LONDRA, Regno Unito –  “I bambini oggi non hanno più voce”, ha dichiarato Riccardo Tisci alla folla di giornalisti riuniti dopo lo spettacolo di Burberry di domenica sera. “Hanno paura di esprimersi.”

Si potrebbe chiedere di dissentire dopo una settimana in cui i bambini nel Regno Unito sembravano tutt’altro che spaventati di esprimersi sulla questione dei cambiamenti climatici. Ma la griglia di Tisci ha mostrato quanto sta ancora affrontando i punti migliori della vita nel Regno Unito. Ha strutturato il suo spettacolo con la sua idea di uno studio in contrasti antichi: la strada e la casa signorile. Era esternalizzato nel modo in cui il pubblico era diviso: l’oro invita in un teatro formale a più livelli, gli inviti d’argento all’interno di un’enorme gabbia di metallo, con i bambini che si arrampicavano su di esso come un G-rated Thunderdome. Tisci voleva che il suo pubblico avesse esperienze molto diverse, proprio per questo non era abbastanza chiaro.

Alto / basso era lo stesso concetto che ha alimentato il suo debutto Burberry, ma è stato consegnato qui con un salto di qualità in polacco. L’ultima volta, Tisci ha iniziato con l’eleganza e ha lavorato di nuovo in strada. Mi sentivo goffo e incoerente. Qui, la logica ha governato. Lo spettacolo ha raccontato una storia con uno slancio costante, dagli abiti mutanti a strisce di rugby fino agli abiti da red carpet. C’erano ancora più di 100 sguardi sulla pista, ma il ritmo ti avrebbe capito quando c’era questo tipo di flusso.

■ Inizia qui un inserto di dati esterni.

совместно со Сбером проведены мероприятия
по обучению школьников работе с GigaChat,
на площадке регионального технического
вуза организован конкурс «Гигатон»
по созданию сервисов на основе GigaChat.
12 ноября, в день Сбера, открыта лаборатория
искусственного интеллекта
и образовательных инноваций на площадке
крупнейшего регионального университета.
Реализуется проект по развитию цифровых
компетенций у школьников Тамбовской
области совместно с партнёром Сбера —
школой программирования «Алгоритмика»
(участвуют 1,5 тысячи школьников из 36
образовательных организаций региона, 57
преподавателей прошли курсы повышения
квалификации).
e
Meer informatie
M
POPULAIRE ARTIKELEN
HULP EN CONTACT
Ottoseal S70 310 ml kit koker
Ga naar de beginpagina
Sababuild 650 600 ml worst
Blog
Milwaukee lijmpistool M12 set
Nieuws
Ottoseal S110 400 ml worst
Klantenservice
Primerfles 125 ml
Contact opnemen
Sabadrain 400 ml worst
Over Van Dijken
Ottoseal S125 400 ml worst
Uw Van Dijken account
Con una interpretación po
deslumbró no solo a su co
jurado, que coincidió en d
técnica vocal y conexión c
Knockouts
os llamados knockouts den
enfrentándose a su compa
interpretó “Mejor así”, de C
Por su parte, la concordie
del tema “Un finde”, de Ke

E forse Tisci si sentiva più se stesso che la volta scorsa. Per quanto parlasse di “scrivere il libro di Burberry”, ci furono molti echi di quei primi giorni a Givenchy quando i ballerini e le ragazze dei barrios di Los Angeles lo accesero. Il casting dei modelli maschili, per una cosa. Il copricapo enorme e tozzo per un altro. Un tipo rannicchiato e ingombrante era ancora più grande con un parka da orsacchiotto. Poi è stato portato con una piccola borsa trapuntata su una catena d’oro. Mi sentivo come The Total Tisci.

Parte della (ri) scrittura del libro di Burberry per lui sta chiaramente mettendo in gioco la propria pretesa per il patrimonio. Burberry Kingdom, Tisci lo chiama. Ha drappeggiato i suoi ragazzi e ragazze in enormi cappe di puffa regali o coperte di seta e cashmere. (Una era stampata spiritosamente con “The Rime of the Ancient Mariner”, 143 versi dell’oscurità e del destino del 19 ° secolo del poeta romantico Samuel Taylor Coleridge, che morì disubbidientemente nel 1834, l’anno prima della nascita di Thomas Burberry.) Tisci stampò anche l’indirizzo del suo regno – Horseferry Road, l’ubicazione del quartier generale di Burberry – su borse e cappotti, anche se questo era leggermente meno impressionante, dato che era un blocco di uffici fino al 2008.

Un regno è stratificato per classe. Così è il Burberry di Tisci: aristocratici e popolani. (Ehi, l’ho appena capito – questa era la logica del piano di posti a sedere.) Al suo debutto, gli aristocratici hanno avuto i bei vestiti. Qui, il saldo è stato aggiustato. La roba sportiva e alla moda sembrava molto più seducente, mentre l’aristos si era esagerato con il cammello, che finì per sembrare molto più MittelEuropa che BritPosh. Natalia Vodianova in abito color crema con la gonna a pieghe, camicetta e cravatta abbinata, capelli arricciati e labbro rosso? Molto “fatto”. D’altra parte, Fran Summers in un vestito di gonna fieramente su misura in pelle olivastra inviò un messaggio universale.

Che probabilmente è, in definitiva, il punto. Mentre Tisci fa il suo dovere alla tradizione britannica, costruirà il suo piccolo Burbworld.

Ma non avrebbe ancora detto cosa pensava della Brexit.